Task data
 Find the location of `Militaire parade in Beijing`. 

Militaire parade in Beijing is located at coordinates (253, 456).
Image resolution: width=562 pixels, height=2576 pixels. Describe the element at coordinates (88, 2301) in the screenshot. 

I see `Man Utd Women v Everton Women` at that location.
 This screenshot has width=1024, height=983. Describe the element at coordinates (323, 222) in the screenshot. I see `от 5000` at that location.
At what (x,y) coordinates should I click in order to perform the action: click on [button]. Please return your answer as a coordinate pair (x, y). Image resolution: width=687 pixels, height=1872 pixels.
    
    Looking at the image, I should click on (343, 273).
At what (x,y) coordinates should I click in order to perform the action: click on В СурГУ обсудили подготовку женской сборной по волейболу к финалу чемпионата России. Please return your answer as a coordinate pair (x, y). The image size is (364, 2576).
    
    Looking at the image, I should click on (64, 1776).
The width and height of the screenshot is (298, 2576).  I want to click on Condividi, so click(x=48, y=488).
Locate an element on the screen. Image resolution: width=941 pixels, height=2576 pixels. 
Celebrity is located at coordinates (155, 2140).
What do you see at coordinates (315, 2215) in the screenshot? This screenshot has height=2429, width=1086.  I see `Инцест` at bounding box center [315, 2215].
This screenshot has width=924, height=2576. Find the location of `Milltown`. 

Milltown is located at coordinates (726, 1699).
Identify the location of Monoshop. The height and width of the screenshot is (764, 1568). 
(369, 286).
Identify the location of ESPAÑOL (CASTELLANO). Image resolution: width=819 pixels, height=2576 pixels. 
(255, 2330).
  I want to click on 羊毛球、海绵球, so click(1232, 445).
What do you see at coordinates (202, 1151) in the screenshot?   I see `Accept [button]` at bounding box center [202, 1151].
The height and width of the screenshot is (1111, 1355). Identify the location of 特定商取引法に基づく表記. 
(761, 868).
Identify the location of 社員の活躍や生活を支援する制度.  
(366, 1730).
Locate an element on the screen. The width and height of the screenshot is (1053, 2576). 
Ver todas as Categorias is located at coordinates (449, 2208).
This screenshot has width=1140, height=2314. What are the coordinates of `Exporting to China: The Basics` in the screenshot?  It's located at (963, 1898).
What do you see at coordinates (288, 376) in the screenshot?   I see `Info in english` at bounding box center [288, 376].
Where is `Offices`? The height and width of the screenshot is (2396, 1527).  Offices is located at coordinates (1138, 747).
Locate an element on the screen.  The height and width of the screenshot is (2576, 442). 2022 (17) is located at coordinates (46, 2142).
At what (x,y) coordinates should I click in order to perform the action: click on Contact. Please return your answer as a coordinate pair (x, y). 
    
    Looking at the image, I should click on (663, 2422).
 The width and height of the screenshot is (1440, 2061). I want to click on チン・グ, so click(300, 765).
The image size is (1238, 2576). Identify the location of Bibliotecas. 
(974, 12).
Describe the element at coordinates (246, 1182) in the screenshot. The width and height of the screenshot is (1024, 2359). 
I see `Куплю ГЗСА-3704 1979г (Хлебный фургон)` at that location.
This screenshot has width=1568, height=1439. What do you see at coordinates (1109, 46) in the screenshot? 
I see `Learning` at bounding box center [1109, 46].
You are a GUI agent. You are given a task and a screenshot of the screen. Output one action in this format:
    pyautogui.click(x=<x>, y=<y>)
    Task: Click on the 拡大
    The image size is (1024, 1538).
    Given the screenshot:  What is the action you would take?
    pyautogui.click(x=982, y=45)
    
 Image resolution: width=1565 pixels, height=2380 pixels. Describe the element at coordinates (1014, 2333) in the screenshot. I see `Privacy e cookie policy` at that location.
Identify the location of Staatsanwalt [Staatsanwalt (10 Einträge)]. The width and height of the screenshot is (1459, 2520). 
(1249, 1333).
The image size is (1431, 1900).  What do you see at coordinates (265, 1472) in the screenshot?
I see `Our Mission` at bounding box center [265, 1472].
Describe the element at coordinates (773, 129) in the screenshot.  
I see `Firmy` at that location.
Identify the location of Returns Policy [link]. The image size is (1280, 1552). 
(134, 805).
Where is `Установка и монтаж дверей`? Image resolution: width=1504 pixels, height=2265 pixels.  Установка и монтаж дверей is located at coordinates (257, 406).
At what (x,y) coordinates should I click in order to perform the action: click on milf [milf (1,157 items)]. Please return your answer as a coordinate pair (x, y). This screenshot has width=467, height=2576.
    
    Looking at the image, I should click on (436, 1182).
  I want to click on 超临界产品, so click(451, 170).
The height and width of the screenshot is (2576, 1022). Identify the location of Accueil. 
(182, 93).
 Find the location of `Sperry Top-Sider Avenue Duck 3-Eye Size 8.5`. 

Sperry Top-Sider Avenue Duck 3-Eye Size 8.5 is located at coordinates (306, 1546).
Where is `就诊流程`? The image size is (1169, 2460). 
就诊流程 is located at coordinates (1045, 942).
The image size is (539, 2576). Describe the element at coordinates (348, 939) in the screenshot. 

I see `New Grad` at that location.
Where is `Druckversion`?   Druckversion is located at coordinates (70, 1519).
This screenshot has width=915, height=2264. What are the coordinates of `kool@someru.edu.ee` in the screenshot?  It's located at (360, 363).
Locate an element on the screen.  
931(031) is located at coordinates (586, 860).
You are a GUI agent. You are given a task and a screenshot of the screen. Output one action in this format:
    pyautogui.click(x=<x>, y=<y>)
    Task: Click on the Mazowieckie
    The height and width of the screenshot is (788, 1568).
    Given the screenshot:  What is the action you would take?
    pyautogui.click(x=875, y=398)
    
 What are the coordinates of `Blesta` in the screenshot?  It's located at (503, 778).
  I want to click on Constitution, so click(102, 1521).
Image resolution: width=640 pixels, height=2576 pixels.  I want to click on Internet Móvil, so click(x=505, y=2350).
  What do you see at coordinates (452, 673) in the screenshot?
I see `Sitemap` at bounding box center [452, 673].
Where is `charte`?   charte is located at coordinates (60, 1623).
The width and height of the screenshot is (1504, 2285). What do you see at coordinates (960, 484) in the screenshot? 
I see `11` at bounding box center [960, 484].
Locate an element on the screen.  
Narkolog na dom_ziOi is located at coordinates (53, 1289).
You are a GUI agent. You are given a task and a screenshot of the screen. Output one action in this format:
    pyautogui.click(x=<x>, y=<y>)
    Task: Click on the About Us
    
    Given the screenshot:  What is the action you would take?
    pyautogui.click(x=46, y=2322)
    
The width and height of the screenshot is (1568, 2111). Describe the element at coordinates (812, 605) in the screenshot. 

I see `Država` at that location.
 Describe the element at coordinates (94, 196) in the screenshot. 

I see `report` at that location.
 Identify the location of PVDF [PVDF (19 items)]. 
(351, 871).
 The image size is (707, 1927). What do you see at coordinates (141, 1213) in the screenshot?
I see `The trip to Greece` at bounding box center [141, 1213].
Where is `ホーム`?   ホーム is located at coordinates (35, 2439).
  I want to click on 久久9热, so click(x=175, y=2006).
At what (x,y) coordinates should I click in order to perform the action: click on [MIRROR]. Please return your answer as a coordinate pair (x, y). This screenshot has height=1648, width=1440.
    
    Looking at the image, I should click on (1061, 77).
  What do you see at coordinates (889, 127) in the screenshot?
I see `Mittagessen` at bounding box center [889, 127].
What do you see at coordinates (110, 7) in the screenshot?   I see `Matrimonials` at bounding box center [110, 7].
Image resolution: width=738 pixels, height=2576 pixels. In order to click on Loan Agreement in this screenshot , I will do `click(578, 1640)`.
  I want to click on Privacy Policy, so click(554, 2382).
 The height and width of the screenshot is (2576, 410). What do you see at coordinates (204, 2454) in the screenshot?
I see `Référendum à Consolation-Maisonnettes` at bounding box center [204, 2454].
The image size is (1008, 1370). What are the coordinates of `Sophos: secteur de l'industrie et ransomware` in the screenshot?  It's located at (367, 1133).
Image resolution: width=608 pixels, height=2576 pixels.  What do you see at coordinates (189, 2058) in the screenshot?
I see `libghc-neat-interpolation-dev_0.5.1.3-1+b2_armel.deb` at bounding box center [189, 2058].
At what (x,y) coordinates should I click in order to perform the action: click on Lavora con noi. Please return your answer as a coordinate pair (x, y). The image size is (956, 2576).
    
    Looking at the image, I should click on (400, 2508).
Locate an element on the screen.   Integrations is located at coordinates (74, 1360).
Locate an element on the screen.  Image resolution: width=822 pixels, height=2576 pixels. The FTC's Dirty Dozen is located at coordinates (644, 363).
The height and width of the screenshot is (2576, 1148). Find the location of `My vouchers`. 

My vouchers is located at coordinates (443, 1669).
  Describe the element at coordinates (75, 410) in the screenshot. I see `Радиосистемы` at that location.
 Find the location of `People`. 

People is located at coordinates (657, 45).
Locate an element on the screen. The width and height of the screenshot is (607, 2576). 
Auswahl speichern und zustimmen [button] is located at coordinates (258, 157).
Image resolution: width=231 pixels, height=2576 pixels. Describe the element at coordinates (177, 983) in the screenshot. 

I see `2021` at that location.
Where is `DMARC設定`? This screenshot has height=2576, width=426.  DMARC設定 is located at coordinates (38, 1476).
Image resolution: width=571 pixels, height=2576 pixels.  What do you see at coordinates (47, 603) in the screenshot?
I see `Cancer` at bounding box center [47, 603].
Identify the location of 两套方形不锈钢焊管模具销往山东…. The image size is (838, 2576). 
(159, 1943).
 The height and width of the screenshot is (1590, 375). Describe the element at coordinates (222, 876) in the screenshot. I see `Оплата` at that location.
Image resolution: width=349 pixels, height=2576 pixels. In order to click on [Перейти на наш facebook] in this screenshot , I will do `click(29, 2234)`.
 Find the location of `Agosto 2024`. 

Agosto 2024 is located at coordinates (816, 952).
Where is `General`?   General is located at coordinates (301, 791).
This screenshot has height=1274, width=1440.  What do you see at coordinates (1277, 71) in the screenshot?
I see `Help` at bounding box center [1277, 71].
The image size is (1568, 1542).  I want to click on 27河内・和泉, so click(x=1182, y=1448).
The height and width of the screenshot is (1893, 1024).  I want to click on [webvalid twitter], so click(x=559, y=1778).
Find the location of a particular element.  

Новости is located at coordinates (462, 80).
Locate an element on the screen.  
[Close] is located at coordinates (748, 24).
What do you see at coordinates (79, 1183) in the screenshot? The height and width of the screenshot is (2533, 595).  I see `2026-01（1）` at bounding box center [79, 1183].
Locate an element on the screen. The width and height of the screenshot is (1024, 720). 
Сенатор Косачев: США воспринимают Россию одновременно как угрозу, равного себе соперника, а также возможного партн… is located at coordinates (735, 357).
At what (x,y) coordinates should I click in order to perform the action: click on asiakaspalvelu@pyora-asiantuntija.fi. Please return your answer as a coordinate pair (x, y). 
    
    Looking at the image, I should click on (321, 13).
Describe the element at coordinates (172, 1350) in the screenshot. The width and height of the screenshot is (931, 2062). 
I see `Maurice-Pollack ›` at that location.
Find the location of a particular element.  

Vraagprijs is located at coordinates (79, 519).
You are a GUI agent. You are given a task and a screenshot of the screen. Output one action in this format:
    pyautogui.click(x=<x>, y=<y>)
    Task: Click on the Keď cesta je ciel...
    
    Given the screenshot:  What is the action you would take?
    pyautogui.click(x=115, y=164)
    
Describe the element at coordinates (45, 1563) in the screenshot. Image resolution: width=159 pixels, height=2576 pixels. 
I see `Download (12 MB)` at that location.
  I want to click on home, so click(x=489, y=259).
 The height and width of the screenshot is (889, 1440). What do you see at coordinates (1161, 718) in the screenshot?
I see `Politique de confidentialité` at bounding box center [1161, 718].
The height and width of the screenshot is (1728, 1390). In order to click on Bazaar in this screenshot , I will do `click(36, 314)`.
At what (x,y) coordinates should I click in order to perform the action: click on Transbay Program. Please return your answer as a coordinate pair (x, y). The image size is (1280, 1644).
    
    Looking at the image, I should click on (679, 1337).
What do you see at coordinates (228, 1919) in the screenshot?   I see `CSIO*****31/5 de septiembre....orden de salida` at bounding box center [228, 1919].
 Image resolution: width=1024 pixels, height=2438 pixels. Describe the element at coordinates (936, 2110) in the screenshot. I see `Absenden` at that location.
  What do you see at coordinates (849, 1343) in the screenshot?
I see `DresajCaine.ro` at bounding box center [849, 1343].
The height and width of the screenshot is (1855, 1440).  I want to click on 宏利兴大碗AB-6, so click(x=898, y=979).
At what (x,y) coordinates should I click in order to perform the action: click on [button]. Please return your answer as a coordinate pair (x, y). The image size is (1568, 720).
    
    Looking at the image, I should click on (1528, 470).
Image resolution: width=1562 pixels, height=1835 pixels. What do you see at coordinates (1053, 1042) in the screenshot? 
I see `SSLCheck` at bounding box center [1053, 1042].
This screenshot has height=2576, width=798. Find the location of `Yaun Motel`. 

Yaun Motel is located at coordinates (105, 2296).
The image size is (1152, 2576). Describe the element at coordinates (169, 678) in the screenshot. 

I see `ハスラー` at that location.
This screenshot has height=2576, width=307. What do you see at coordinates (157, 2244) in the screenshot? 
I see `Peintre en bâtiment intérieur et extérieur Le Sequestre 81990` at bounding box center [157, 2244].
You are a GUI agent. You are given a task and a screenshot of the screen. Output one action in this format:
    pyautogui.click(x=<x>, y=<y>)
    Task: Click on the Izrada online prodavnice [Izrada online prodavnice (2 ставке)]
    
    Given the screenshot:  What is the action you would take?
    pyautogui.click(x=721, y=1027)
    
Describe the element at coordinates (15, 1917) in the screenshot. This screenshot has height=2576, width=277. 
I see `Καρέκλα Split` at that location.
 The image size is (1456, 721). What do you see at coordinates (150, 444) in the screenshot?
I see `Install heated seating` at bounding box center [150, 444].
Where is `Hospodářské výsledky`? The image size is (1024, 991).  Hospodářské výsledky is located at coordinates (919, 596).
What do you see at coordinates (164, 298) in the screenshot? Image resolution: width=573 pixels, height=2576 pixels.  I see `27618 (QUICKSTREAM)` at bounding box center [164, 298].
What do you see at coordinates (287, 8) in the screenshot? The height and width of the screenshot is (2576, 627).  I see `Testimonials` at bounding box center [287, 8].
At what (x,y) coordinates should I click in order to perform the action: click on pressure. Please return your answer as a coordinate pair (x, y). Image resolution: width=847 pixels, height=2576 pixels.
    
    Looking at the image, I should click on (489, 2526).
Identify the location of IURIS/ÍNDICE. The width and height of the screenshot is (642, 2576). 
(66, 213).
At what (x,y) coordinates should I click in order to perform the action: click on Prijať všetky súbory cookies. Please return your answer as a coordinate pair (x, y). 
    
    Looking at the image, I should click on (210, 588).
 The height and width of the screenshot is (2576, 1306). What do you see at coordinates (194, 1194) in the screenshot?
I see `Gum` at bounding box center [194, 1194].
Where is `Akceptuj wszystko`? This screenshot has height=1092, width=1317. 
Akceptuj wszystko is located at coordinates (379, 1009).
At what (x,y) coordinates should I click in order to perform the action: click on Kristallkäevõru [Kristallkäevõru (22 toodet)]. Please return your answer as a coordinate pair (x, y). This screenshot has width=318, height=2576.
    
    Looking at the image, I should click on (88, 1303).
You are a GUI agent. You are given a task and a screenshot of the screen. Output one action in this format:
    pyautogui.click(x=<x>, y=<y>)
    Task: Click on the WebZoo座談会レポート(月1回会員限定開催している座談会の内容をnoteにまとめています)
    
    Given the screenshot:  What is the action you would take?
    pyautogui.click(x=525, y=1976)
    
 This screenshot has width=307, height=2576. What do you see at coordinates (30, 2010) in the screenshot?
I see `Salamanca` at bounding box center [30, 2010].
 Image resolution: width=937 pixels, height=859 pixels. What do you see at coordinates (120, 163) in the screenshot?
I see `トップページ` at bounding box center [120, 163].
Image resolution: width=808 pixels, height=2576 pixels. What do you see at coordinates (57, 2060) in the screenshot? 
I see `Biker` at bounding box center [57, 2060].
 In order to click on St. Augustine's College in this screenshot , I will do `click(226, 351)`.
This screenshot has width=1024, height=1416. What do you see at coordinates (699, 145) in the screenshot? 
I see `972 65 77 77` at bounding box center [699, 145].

What to produce
Please give an exact copy of the lines above, beginning with the line containing "What do you see at coordinates (287, 8)" and running through the line containing "on the WebZoo座談会レポート(月1回会員限定開催している座談会の内容をnoteにまとめています)", and of no other lines.

Result of this task
What do you see at coordinates (287, 8) in the screenshot? The height and width of the screenshot is (2576, 627).  I see `Testimonials` at bounding box center [287, 8].
At what (x,y) coordinates should I click in order to perform the action: click on pressure. Please return your answer as a coordinate pair (x, y). Image resolution: width=847 pixels, height=2576 pixels.
    
    Looking at the image, I should click on (489, 2526).
Identify the location of IURIS/ÍNDICE. The width and height of the screenshot is (642, 2576). 
(66, 213).
At what (x,y) coordinates should I click in order to perform the action: click on Prijať všetky súbory cookies. Please return your answer as a coordinate pair (x, y). 
    
    Looking at the image, I should click on (210, 588).
 The height and width of the screenshot is (2576, 1306). What do you see at coordinates (194, 1194) in the screenshot?
I see `Gum` at bounding box center [194, 1194].
Where is `Akceptuj wszystko`? This screenshot has height=1092, width=1317. 
Akceptuj wszystko is located at coordinates (379, 1009).
At what (x,y) coordinates should I click in order to perform the action: click on Kristallkäevõru [Kristallkäevõru (22 toodet)]. Please return your answer as a coordinate pair (x, y). This screenshot has width=318, height=2576.
    
    Looking at the image, I should click on (88, 1303).
You are a GUI agent. You are given a task and a screenshot of the screen. Output one action in this format:
    pyautogui.click(x=<x>, y=<y>)
    Task: Click on the WebZoo座談会レポート(月1回会員限定開催している座談会の内容をnoteにまとめています)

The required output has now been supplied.